Tonghe Technology: The operating income of the new energy automotive industry was 116 million yuan, a decrease of 2.31% over the same period last year

Tonghe Technology's newly released 2017 annual report on March 20 showed that its operating income was 217 million yuan, a year-on-year decrease of 2.59%; net profit attributable to shareholders of listed companies was 10.72 million yuan, a year-on-year decrease of 73.88%. Basic earnings per share of 0.07 yuan. The operating income of the new energy auto industry was RMB 116 million, accounting for 53.32% of the revenue, down by 2.31% year-on-year.

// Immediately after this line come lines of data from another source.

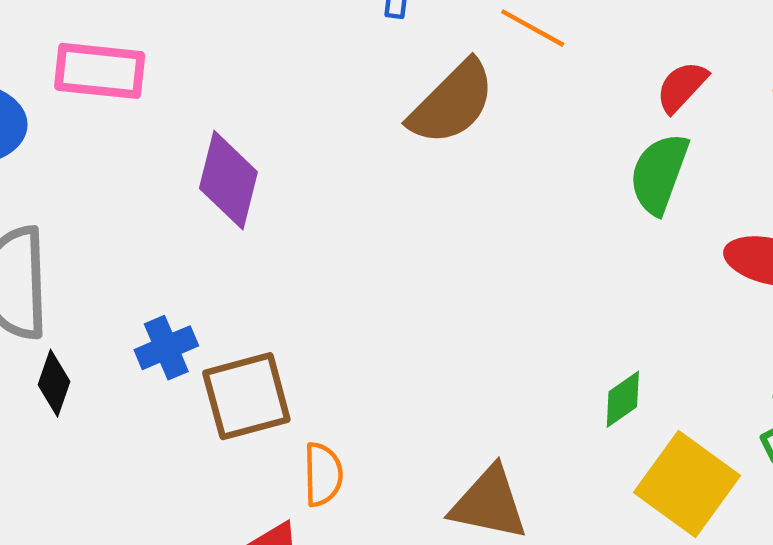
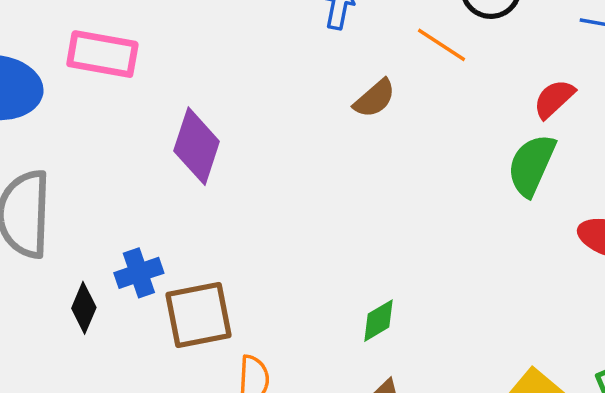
brown semicircle: (452, 103) -> (375, 98), size x0.6
black diamond: (54, 383) -> (84, 308), moved
green diamond: (623, 399) -> (378, 321), moved

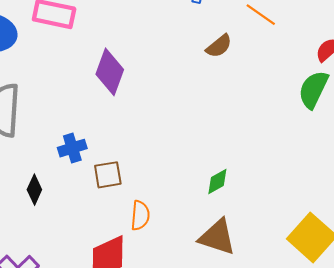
black diamond: (84, 308) -> (34, 190), moved
brown square: (198, 315) -> (108, 175), size x0.7

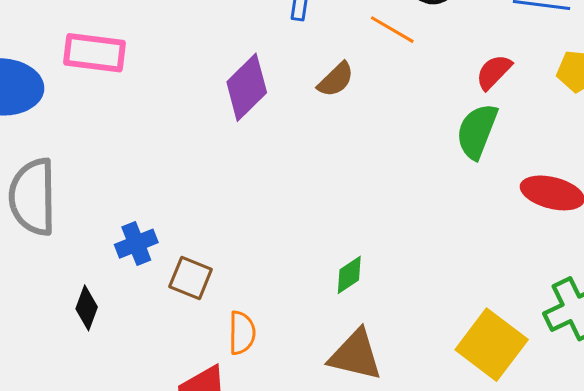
purple diamond: (110, 72) -> (247, 87), moved, turned 30
brown square: (108, 175) -> (191, 278), turned 36

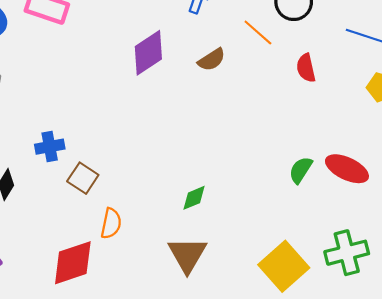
red semicircle: (494, 72) -> (306, 68), moved, turned -68
green semicircle: (477, 131) -> (301, 170), moved, size x0.7
brown triangle: (355, 355) -> (187, 255), turned 36

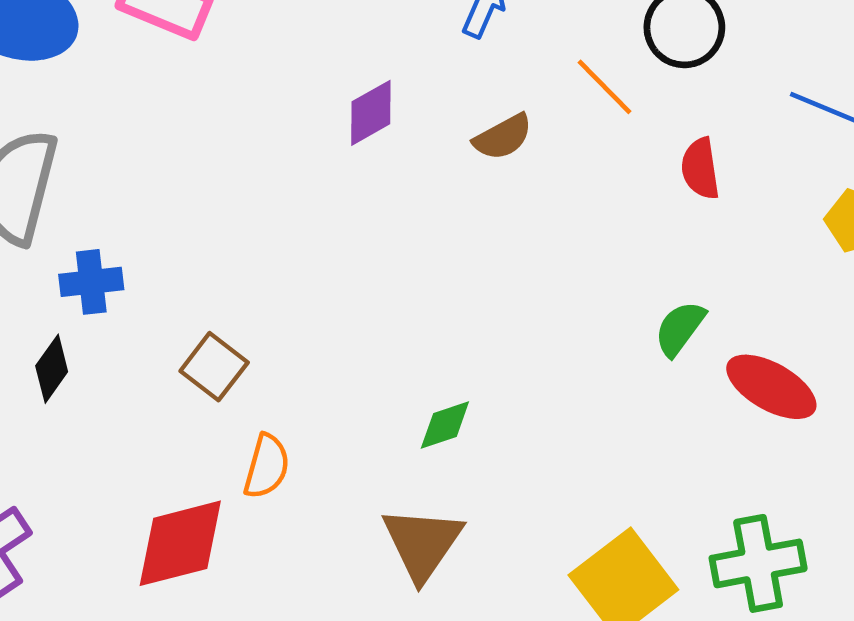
purple diamond: (148, 53) -> (371, 113), size x0.7
blue cross: (50, 147) -> (91, 282), moved
green semicircle: (301, 170) -> (680, 328), moved

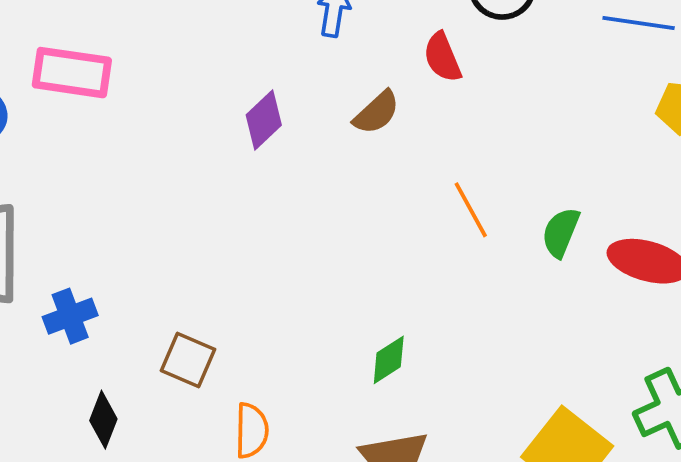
orange line: (605, 87) -> (471, 210), moved, turned 30
red semicircle: (700, 169) -> (442, 57), moved
black diamond: (52, 369) -> (103, 420), moved

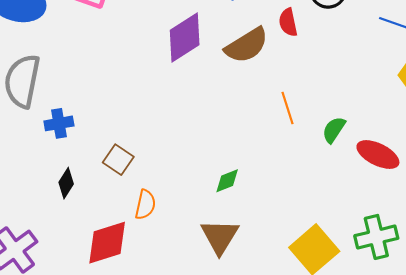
brown semicircle: (377, 112) -> (247, 45), size x1.6
purple diamond: (264, 120) -> (185, 38), size x1.6

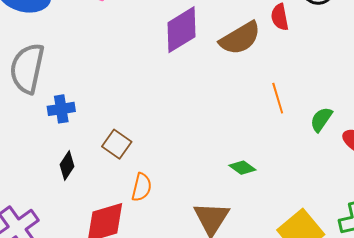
green diamond: (227, 181) -> (242, 168), moved, turned 56

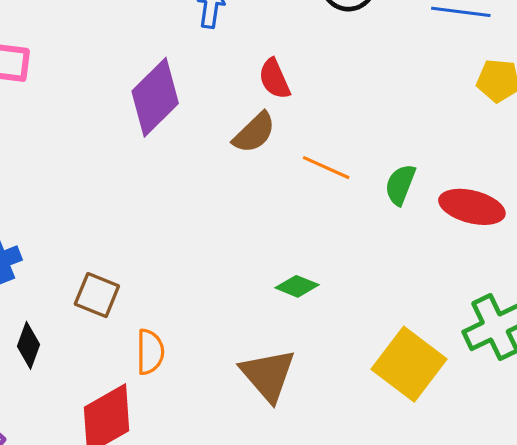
red semicircle: (280, 17) -> (274, 79), moved
brown semicircle: (240, 38) -> (254, 133), moved, size x0.7
orange line: (278, 98) -> (326, 168), turned -36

The company has maintained long-term, high R&D investment in the field of charging and recharging station charging power systems (charging piles), independently researching and developing the next-generation power conversion power supply module necessary for the charging and power station charging power supply system, and also for the next generation of high power. The voltage and voltage charging module products have technical reserves and corresponding pre-researches; the monitoring of the charging and switching station system has been upgraded; the charging and changing of power station system and the operation and management system of the charging and switching station have been optimized based on previous market experience, and a series of series have been developed to meet different types. The customer needs to replace the power plant overall solution. The company is one of the few companies in the industry that has all the hardware and software needed to independently develop a complete solution. It has strong advantages in application cases, system costs, and late-stage services, and has initially established a market advantage.